I’ve been training for two years now and recently started a business that prepares people for whatever the next step in their career might be. It’s challenging to figure out how to connect with all the students of different backgrounds and learning styles. My training style is a mix of workshop, personalized coaching, and extensive troubleshooting (gaps in their performance) sessions. I view myself more of a mentor and my students as apprentices.  After all, my mission is to produce the people I want to hire. As such, we’re very hands-on in a super accelerated program designed to improve their skills and employability. Because of its fully applied nature, my apprentices’ understanding is challenged in different ways for everyone.  They come to me because they want significant boosts in their career flexibility and compensation. It is critical they understand all the material and can practice effectively with that understanding in mind.

It’s not a one-person job. I work with other mentors to help with the demand. The thing I care about most is our ability to find whatever the problem our apprentices have and bring them to resolve. These problems are usually the cause of not receiving job offers or promotions.

You can imagine my excitement when I had the opportunity to take a class with Jeff about “training the trainers.” It is directly applicable. I’ve trained with Jeff before. He’s an outstanding instructor who always manages to make me a better person in the end. I want to be like that. Now that I’m in a position to be growing others, of course, I’d jump at the chance to learn how he approaches training other trainers.

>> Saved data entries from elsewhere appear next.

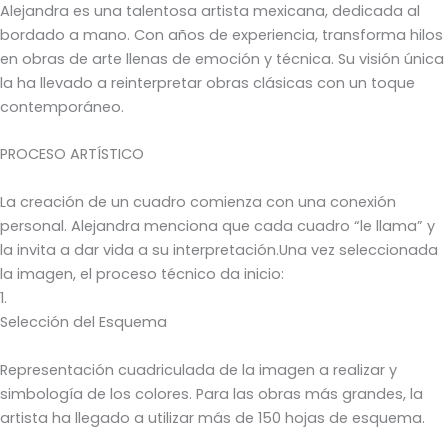
Alejandra es una talentosa artista mexicana, dedicada al
bordado a mano. Con años de experiencia, transforma hilos
en obras de arte llenas de emoción y técnica. Su visión única
la ha llevado a reinterpretar obras clásicas con un toque
contemporáneo.
PROCESO ARTÍSTICO
La creación de un cuadro comienza con una conexión
personal. Alejandra menciona que cada cuadro “le llama” y
la invita a dar vida a su interpretación.Una vez seleccionada
la imagen, el proceso técnico da inicio:
1.
Selección del Esquema
Representación cuadriculada de la imagen a realizar y
simbología de los colores. Para las obras más grandes, la
artista ha llegado a utilizar más de 150 hojas de esquema.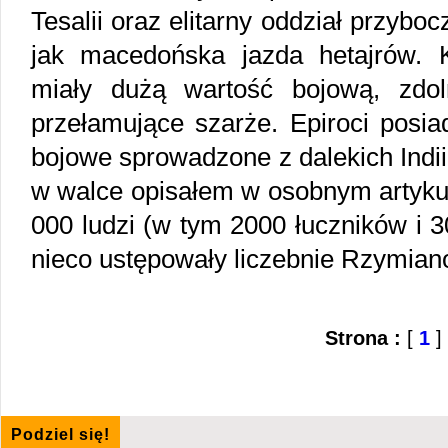
Tesalii oraz elitarny oddział przyb
jak macedońska jazda hetajrów. 
miały dużą wartość bojową, zdo
przełamujące szarże. Epiroci posiad
bojowe sprowadzone z dalekich Indii
w walce opisałem w osobnym artykule
000 ludzi (w tym 2000 łuczników i 30
nieco ustępowały liczebnie Rzymia
Strona :
[
1
]
Podziel się!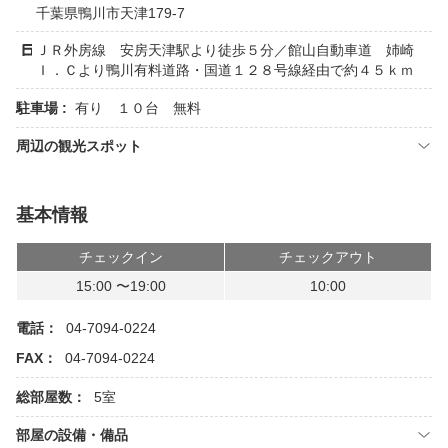
千葉県鴨川市天津179-7
ＪＲ外房線 安房天津駅より徒歩５分／館山自動車道 姉崎
Ｉ．Ｃより鴨川有料道路・国道１２８号線経由で約４５ｋｍ
駐車場 :
有り １０台 無料
周辺の観光スポット
基本情報
チェックイン
チェックアウト
15:00 〜19:00
10:00
電話：
04-7094-0224
FAX：
04-7094-0224
総部屋数：
5室
部屋の設備・備品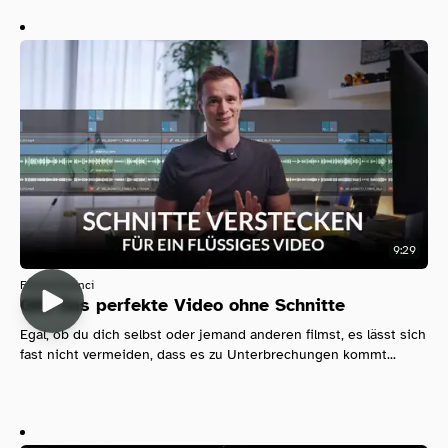
9:29
Filmen
Davinci
QM: Das perfekte Video ohne Schnitte
Egal, ob du dich selbst oder jemand anderen filmst, es lässt sich
fast nicht vermeiden, dass es zu Unterbrechungen kommt...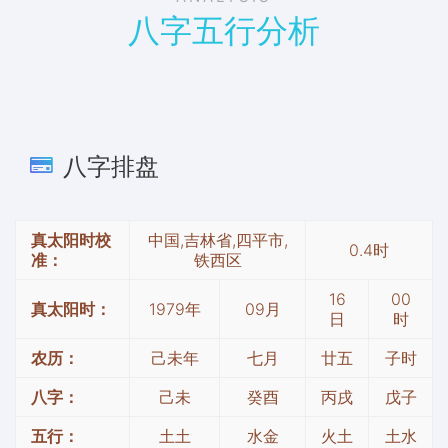
八字五行分析
八字排盘
真太阳时校
中国,吉林省,四平市,
0.4时
准：
铁西区
16
00
真太阳时：
1979年
09月
日
时
农历：
己未年
七月
廿五
子时
八字：
己未
癸酉
丙戌
戊子
五行：
土土
水金
火土
土水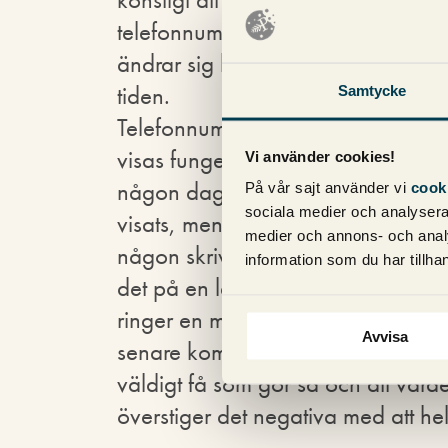
telefonnummer som
ändrar sig hela
tiden.
Samtycke
Telefonnumren som
visas fungerar
Vi använder cookies!
någon dag efter de
På vår sajt använder vi
cook
sociala medier och analysera 
visats, men om
medier och annons- och anal
någon skriver ned
information som du har tillhan
det på en lapp och
ringer en månad
Avvisa
senare kommer personen sannolikt 
väldigt få som gör så och att värd
överstiger det negativa med att he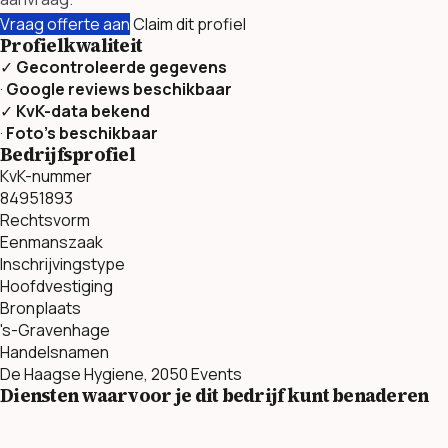
Vraag offerte aan
Claim dit profiel
Profielkwaliteit
✓
Gecontroleerde gegevens
·
Google reviews beschikbaar
✓
KvK-data bekend
·
Foto’s beschikbaar
Bedrijfsprofiel
KvK-nummer
84951893
Rechtsvorm
Eenmanszaak
Inschrijvingstype
Hoofdvestiging
Bronplaats
's-Gravenhage
Handelsnamen
De Haagse Hygiene, 2050 Events
Diensten waarvoor je dit bedrijf kunt benaderen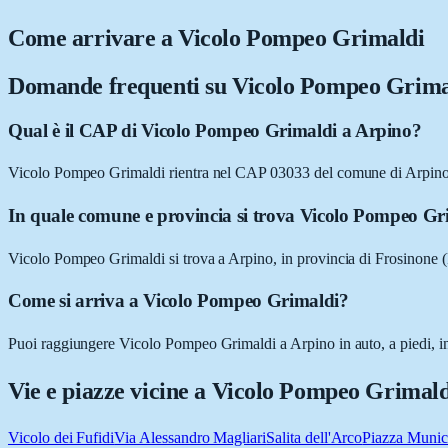
Come arrivare a
Vicolo Pompeo Grimaldi
Domande frequenti su
Vicolo Pompeo Grima
Qual è il CAP di Vicolo Pompeo Grimaldi a Arpino?
Vicolo Pompeo Grimaldi rientra nel CAP 03033 del comune di Arpino
In quale comune e provincia si trova Vicolo Pompeo Gr
Vicolo Pompeo Grimaldi si trova a Arpino, in provincia di Frosinone 
Come si arriva a Vicolo Pompeo Grimaldi?
Puoi raggiungere Vicolo Pompeo Grimaldi a Arpino in auto, a piedi, in 
Vie e piazze vicine a
Vicolo Pompeo Grimald
Vicolo dei Fufidi
Via Alessandro Magliari
Salita dell'Arco
Piazza Munic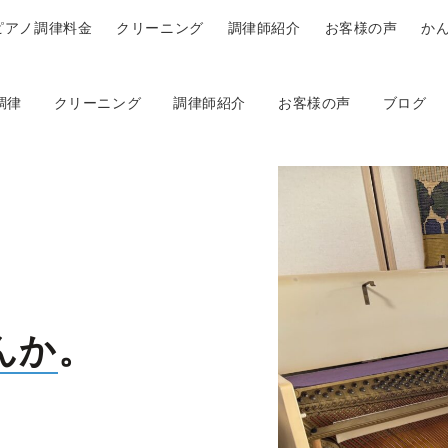
ピアノ調律料金
クリーニング
調律師紹介
お客様の声
か
調律
クリーニング
調律師紹介
お客様の声
ブログ
、
んか
。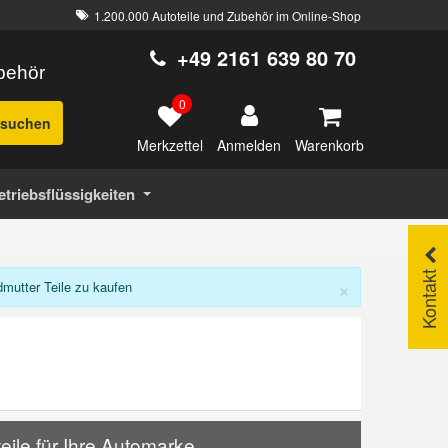
1.200.000 Autoteile und Zubehör im Online-Shop
+49 2161 639 80 70
ubehör
0
suchen
Merkzettel
Warenkorb
Anmelden
etriebsflüssigkeiten
Kontakt
×
utter Teile zu kaufen
ile für Ihre Automarke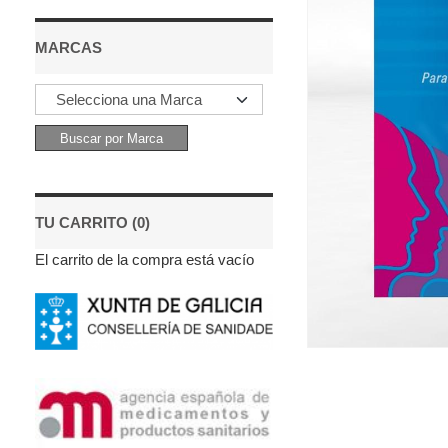
MARCAS
TU CARRITO (0)
El carrito de la compra está vacío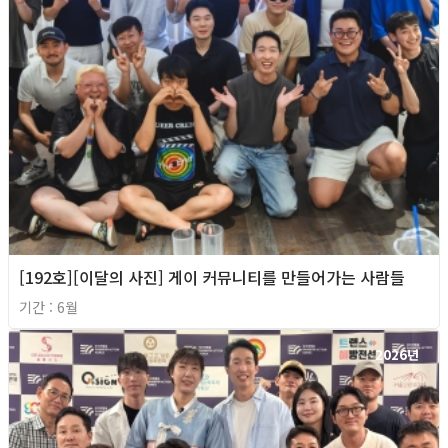
[192호][이달의 사진] 게이 커뮤니티를 만들어가는 사람들
기간 : 6월
2026년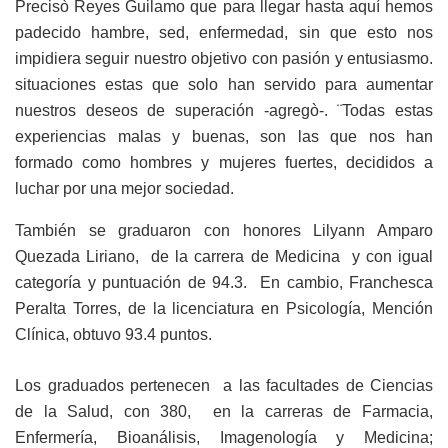
Precisò Reyes Guilamo que para llegar hasta aquí hemos
padecido hambre, sed, enfermedad, sin que esto nos
impidiera seguir nuestro objetivo con pasión y entusiasmo.
situaciones estas que solo han servido para aumentar
nuestros deseos de superación -agregò-. ¨Todas estas
experiencias malas y buenas, son las que nos han
formado como hombres y mujeres fuertes, decididos a
luchar por una mejor sociedad.
También se graduaron con honores Lilyann Amparo
Quezada Liriano, de la carrera de Medicina y con igual
categoría y puntuación de 94.3. En cambio, Franchesca
Peralta Torres, de la licenciatura en Psicología, Mención
Clínica, obtuvo 93.4 puntos.
Los graduados pertenecen a las facultades de Ciencias
de la Salud, con 380, en la carreras de Farmacia,
Enfermería, Bioanálisis, Imagenología y Medicina;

His workshop was straightforward. Some discussions and lots of exercises. The primary idea is that we should be able to teach someone a new (to them) topic within about 5 minutes and they should be able to go teach that same idea to others with the same clarity and confidence. This sounds simple in concept but is actually challenging to achieve in practice. The workshop was all about bringing out how to break an idea down to such simplicity and unwind the potential misunderstandings so we can resolve them.

It was fun to break out of my comfort zone and attempt to teach things I never thought about teaching and putting everything to the test. We covered other things but this is the primary piece that speaks to me.

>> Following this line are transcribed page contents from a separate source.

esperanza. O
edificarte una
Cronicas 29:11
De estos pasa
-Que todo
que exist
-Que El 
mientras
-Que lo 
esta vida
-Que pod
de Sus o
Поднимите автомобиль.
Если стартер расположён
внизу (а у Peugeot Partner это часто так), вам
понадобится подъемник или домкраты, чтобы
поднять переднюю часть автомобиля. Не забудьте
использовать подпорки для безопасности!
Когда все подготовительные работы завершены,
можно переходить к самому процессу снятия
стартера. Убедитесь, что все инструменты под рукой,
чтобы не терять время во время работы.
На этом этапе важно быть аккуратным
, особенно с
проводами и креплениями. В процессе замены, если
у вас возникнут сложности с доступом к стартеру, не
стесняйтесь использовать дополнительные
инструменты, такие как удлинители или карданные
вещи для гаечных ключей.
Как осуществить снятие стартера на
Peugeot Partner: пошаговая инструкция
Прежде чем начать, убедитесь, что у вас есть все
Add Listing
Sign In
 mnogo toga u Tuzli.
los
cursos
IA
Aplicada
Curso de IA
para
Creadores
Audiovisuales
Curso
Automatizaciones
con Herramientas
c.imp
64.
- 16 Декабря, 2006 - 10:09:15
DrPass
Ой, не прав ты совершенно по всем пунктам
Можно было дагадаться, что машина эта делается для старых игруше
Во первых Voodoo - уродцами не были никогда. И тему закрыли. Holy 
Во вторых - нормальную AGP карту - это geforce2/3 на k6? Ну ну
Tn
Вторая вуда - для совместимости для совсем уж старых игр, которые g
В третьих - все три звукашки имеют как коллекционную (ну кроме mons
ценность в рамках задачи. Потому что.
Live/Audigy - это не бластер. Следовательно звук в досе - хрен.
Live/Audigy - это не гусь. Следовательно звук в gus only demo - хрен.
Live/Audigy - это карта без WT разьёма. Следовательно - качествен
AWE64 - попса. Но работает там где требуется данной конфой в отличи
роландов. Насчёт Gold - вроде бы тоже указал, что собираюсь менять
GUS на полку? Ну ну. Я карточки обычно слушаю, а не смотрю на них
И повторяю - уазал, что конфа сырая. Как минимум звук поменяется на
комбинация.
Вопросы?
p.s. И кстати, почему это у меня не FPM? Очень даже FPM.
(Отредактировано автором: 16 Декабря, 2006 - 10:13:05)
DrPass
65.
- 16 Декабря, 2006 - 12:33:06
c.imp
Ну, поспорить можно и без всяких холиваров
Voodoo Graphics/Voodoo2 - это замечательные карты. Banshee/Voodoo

This has changed the way I view on-boarding my own mentors. One of the key things that makes a good instructor is that they teach. My best teachers were those with whom I’ve overcome the gaps in understanding. My worst ones were the ones where I left feeling confused still. Jeff taught me how to apply a structure to resolve this critical part of the learning process. I will be incorporating these ideas into my own mentor on-boarding program so we can all recognize where our apprentices struggle and very quickly identify the root cause, fix it, and move on.

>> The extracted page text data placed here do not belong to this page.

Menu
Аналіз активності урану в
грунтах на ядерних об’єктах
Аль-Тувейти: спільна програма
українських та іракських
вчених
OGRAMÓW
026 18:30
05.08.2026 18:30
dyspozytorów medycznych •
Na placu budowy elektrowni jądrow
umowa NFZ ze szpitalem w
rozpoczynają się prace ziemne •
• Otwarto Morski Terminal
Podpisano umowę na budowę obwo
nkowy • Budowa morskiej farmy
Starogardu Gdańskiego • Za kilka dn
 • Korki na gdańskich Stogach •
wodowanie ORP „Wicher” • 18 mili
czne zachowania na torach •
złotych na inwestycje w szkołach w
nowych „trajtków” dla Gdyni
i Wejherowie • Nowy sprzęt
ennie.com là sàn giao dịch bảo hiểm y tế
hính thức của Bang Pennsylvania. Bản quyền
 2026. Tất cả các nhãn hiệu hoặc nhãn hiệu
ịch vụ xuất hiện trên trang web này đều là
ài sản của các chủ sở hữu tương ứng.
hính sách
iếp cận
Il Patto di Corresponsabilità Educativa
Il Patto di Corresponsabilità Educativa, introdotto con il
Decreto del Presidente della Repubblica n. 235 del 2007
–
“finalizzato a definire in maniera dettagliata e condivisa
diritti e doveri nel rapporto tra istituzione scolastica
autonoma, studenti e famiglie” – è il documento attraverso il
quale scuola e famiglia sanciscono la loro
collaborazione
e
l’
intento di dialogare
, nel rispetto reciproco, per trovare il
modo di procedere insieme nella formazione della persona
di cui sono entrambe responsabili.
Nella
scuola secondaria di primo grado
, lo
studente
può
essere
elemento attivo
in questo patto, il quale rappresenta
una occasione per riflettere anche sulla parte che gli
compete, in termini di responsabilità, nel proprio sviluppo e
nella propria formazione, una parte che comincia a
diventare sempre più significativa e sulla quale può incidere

The coolest thing about this workshop is how domain-agnostic this is. I teach software programming. Jeff doesn’t. But his training system doesn’t care. It’ll help you learn the tools to teach other teachers effectively without any considering to what the topics might be. I can see this working in any kind of setting where you need to produce a cadre of other instructors that will work with the students.

I will be recommending him to others when I discover they need to train trainers (or already do but haven’t taken his workshop yet).